Além de servir de base para contratos, principalmente no fornecido de carnes para as prefeituras, uma tabela foi acompanhada por consultorias que faziam previsão de inflação. Afinal, o comportamento dos preços no campo chegaria à taxa de inflação nas semanas seguintes, diminuindo ou desacelerando, dependendo do período do ano ou de quanto se produzisse.

Uma coluna “Vaivém das Mercadorias”diariamente, se baseava nas informações do campo e apontava tendências para o varejo, uma vez que a cobertura da Folha abrangia todos os segmentos de produção e de consumo de alimentos.

A alternância no comportamento dos preços e as dificuldades prejudicadas pelos consumidores e empresas com esse cenário inflacionário trouxe muitos questionamentos e propostas nada lícitas para o jornal.

Uma das muitas propostas foi a de um pedido, durante meses, de alteração dos preços da arroba de suíno.

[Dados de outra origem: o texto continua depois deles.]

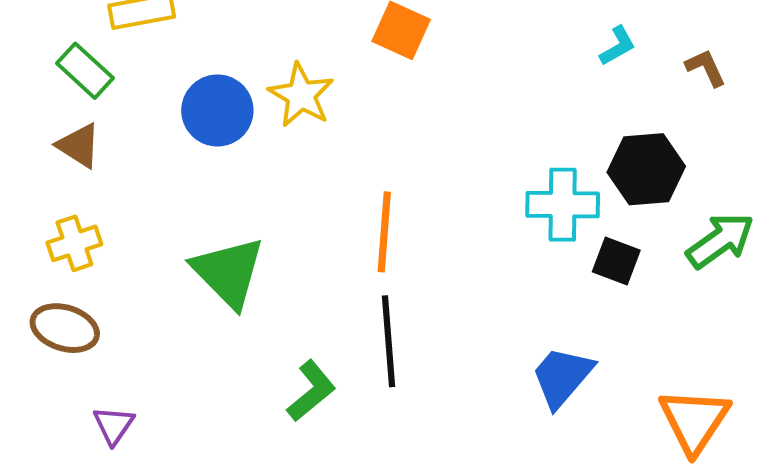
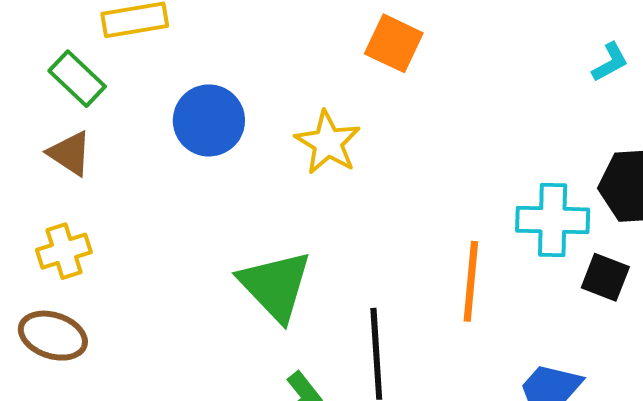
yellow star: (301, 95) -> (328, 143), moved
orange line: (384, 232) -> (471, 281), moved
green triangle: (228, 272) -> (275, 286), moved

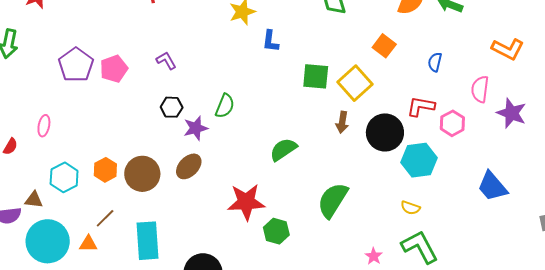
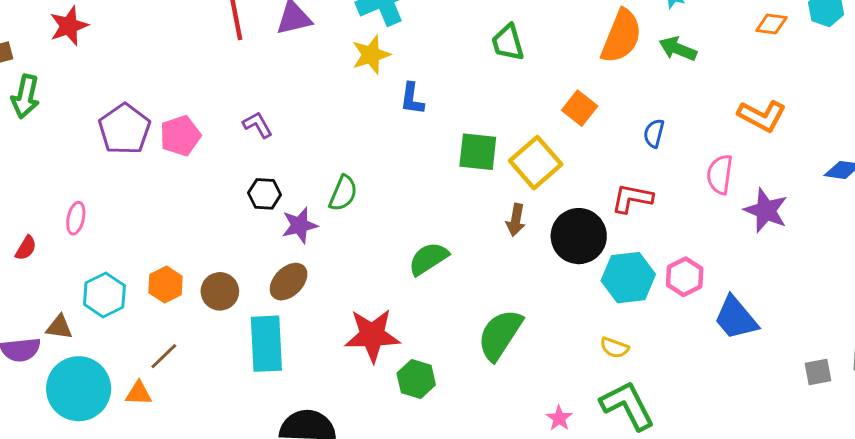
pink hexagon: (452, 123) -> (685, 277), moved
brown circle: (142, 174) -> (220, 291), size x0.7
cyan rectangle: (147, 241) -> (266, 344), moved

Depois de muita sinceridade e insistência nos pedidos do leitor, ele foi informado pelo jornal que os preços não seriam alterados.

Veja a explicação do porquê do pedido: um contrato com base na Folha regia o pagamento mensal de pensão para a esposa, que recebia o equivalente a uma quantidade em de arrobas suínas, com base nos preços publicados pelo jornal. A cotação do jornal interfere no montante pago.

Os pedidos de alteração de preço mais comuns, tendo em vista a inflação galopante e os contratos de compra e venda estando ligados às cotações da Folha, vinham sempre nos finais do mês. Quem vendia queria um preço ainda mais inflacionado. Quem comprou solicitou uma redução, mesmo que apenas no último dia do mês.

Com a chegada do Plano Real, boa parte dessas tabelas foi perdendo importância, devido a uma estabilidade relativa de preços, e sendo retiradas do jornal.